══ Material supplied ══

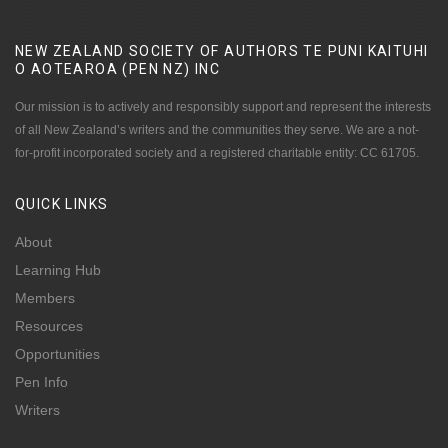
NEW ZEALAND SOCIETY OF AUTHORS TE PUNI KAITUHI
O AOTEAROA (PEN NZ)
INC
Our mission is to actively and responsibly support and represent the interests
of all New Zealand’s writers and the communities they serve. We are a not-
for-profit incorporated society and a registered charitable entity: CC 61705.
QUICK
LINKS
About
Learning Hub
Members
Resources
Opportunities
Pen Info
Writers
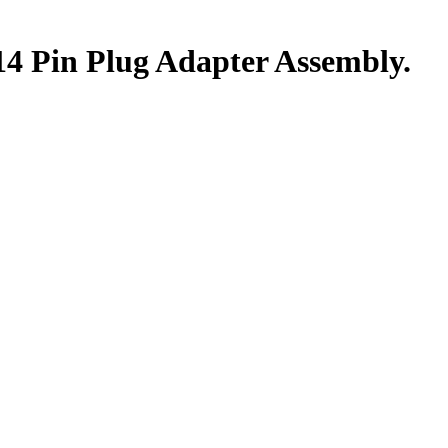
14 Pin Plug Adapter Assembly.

═══
══ Material supplied ══

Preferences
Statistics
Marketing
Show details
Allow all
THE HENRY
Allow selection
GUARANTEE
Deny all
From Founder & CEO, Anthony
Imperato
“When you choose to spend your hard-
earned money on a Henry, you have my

═══
══ Material supplied ══

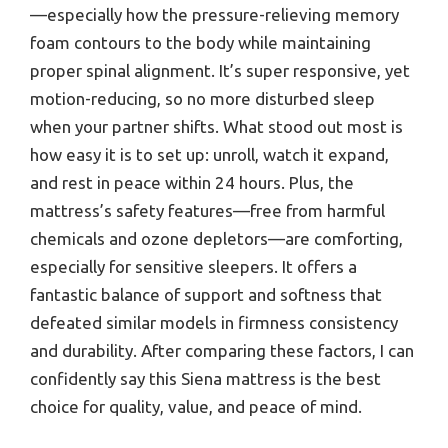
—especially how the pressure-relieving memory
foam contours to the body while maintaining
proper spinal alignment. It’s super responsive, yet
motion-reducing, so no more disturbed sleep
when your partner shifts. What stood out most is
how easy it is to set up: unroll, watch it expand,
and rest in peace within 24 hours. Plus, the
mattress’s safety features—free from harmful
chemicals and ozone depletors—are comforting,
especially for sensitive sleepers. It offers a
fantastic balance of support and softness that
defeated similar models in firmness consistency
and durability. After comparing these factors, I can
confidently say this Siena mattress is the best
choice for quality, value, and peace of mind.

═══

— About this task —
Return the lines above from the one with "NEW ZEALAND SOCIETY" through the one with "14 Pin Plug Adapter Assembly.", verbatim and nothing else. Omit every picture.

— Exercise solution —
NEW ZEALAND SOCIETY OF AUTHORS TE PUNI KAITUHI
O AOTEAROA (PEN NZ)
INC
Our mission is to actively and responsibly support and represent the interests
of all New Zealand’s writers and the communities they serve. We are a not-
for-profit incorporated society and a registered charitable entity: CC 61705.
QUICK
LINKS
About
Learning Hub
Members
Resources
Opportunities
Pen Info
Writers
14 Pin Plug Adapter Assembly.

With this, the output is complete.